Jeśli na ruszt trafiają słodkowodne ryby w rodzaju pstrąga czy okonia sięgnijmy znów po rieslinga. Na miejscu będzie też dobre albariño czy pinot blanc. Do grillowanego łososia warto napić się chardonnay, albo wytrawnego rosé.

3. Drób

Pod tym hasłem mam na myśli przede wszystkim kurczaka i indyka. Przy ich grillowaniu najważniejsze jest zachowanie soczystości mięsa. Suchej jak wiór piersi kurczaka nie pomoże żadne wino. Ta dobrze zrobiona polubi się z sauvignon i chardonnay (ale tym, które nie dojrzewało w dębowej beczce). Na miejscu będzie też… tak, tak – wytrawny róż.

4. Wieprzowina

Tu wiele zależy, co i jak grillujemy. Jeśli podajemy z rusztu kawałek schabu, lepiej popić go winem białym: rieslingiem, austriackim grüner veltlinerem czy innymi winami o wyższej kwasowości, nieprzesadnie aromatycznymi, raczej młodymi. Karkówka prosi już o lekkie wino czerwone – najlepiej takie, które nie dojrzewało w dębie (zwłaszcza w nowych beczkach), jak najbardziej owocowe.
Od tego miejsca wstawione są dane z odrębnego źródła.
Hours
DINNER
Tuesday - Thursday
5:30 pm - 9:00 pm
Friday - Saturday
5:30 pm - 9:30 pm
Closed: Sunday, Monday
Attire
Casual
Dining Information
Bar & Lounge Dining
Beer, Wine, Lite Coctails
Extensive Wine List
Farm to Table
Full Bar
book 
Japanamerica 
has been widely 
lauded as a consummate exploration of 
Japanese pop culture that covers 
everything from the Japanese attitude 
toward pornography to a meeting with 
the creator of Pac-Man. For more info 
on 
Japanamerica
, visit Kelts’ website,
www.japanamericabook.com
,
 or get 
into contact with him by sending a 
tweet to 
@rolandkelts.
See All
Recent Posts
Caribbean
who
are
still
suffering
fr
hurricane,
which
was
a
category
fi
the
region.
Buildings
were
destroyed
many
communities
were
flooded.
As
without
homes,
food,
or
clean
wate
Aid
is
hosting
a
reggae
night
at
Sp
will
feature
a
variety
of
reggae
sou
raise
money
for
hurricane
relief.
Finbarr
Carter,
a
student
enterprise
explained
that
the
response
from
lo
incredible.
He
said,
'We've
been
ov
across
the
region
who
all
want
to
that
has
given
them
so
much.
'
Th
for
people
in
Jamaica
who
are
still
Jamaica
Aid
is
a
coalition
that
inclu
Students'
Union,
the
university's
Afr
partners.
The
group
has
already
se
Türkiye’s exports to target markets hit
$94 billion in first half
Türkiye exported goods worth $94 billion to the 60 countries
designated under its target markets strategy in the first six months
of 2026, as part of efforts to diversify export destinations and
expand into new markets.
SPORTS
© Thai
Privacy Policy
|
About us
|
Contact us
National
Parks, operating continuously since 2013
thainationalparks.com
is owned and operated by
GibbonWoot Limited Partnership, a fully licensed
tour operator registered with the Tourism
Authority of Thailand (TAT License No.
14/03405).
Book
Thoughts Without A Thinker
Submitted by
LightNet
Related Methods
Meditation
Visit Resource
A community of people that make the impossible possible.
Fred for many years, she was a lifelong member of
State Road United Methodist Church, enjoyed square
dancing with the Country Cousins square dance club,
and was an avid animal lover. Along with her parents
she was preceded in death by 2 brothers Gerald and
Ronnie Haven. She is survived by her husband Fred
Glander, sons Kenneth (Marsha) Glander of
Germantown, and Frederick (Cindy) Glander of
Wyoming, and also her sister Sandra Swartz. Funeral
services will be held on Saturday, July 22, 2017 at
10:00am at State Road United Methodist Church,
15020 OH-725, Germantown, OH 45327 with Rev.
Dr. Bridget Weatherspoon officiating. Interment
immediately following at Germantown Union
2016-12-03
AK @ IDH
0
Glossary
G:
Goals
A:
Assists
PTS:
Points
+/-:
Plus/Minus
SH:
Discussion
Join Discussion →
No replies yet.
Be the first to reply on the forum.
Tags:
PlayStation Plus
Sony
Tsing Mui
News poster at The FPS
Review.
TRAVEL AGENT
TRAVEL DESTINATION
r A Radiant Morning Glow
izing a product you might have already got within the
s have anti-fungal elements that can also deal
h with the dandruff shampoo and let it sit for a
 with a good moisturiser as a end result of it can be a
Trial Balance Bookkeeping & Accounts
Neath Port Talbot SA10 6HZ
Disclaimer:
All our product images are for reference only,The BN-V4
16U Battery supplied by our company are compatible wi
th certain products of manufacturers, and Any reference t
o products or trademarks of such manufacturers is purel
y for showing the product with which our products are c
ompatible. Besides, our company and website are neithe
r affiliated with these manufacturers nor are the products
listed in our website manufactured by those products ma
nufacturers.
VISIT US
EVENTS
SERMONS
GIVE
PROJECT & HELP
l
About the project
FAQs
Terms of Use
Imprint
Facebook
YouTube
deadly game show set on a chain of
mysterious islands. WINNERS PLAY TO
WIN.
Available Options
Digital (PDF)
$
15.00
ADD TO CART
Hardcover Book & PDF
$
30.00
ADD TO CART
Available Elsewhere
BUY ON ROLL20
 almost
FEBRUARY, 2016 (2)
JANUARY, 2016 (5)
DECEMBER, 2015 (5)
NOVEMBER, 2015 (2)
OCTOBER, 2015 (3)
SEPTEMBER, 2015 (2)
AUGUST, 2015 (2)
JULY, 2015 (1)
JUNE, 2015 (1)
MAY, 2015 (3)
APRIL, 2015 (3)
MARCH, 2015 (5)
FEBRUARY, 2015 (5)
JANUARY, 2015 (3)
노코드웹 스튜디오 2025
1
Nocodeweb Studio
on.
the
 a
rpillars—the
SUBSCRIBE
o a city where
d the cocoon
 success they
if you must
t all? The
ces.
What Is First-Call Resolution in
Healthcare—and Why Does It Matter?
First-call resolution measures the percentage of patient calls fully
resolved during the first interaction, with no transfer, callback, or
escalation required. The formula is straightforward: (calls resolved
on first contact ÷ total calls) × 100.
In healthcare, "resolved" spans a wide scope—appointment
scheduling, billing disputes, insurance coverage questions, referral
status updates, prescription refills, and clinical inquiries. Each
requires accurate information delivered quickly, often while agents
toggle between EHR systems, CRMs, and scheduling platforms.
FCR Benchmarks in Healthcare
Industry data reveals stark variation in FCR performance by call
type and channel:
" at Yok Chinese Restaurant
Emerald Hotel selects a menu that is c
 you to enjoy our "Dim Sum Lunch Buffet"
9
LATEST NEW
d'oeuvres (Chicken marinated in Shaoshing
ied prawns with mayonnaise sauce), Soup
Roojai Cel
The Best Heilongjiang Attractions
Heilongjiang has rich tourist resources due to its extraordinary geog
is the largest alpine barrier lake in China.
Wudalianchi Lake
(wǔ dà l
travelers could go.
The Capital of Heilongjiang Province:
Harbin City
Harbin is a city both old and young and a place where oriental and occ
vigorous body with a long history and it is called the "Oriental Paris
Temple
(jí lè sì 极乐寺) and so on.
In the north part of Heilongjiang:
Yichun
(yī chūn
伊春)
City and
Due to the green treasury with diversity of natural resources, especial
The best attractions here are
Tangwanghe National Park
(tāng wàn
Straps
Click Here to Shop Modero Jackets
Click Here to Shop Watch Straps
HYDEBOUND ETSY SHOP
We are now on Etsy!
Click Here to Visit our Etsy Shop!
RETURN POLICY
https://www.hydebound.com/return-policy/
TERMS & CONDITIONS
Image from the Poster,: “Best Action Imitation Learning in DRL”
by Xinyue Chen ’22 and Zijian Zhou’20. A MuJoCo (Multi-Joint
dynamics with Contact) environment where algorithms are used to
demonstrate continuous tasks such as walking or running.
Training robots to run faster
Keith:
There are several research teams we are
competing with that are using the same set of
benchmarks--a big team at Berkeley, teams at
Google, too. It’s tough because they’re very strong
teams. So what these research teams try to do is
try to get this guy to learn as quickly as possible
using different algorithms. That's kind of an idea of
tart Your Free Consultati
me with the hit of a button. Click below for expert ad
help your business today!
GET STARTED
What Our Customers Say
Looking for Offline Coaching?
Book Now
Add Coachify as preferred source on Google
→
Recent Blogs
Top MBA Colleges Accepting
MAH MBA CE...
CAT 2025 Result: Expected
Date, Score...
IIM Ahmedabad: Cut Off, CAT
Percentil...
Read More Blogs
Dobre będzie proste młode tempranillo, syrah, merlot, niezbyt ciężkie wina portugalskie z odmian takich jak touriga nacional czy austriackie (czeskie, słowackie) zweigelty. Kiedy wkraczamy w sferę kiełbasek, trudno o lepszego partnera niż kalifornijski zinfandel czy jego europejscy bracia, kuzyni i znajomi: primitivo (ale nie to, które ma więcej niż 15% alkoholu), negroamaro czy chorwackie plavac mali, tribridag i dobričić.

5. Wołowina

Do grillowanej cielęciny pijemy młode chianti classico, roję i inne mało beczkowe wina oparte na tempranillo. Do wołowych burgerów niezastąpiony będzie zinfandel, ale dobry nowoświatowy shiraz czy argentyński malbec też doskonale się sprawdzą. Gdy mowa o steku, nie żałujmy sobie dobrego toskańskiego sangiovese, pozaeuropejskich wcieleń caberneta, syrah vel shiraz, a z naszego zakątka świata win z odmiany kékfrankos, jak mówią Węgrzy czy blaufränkisch, jak wolą Austriacy.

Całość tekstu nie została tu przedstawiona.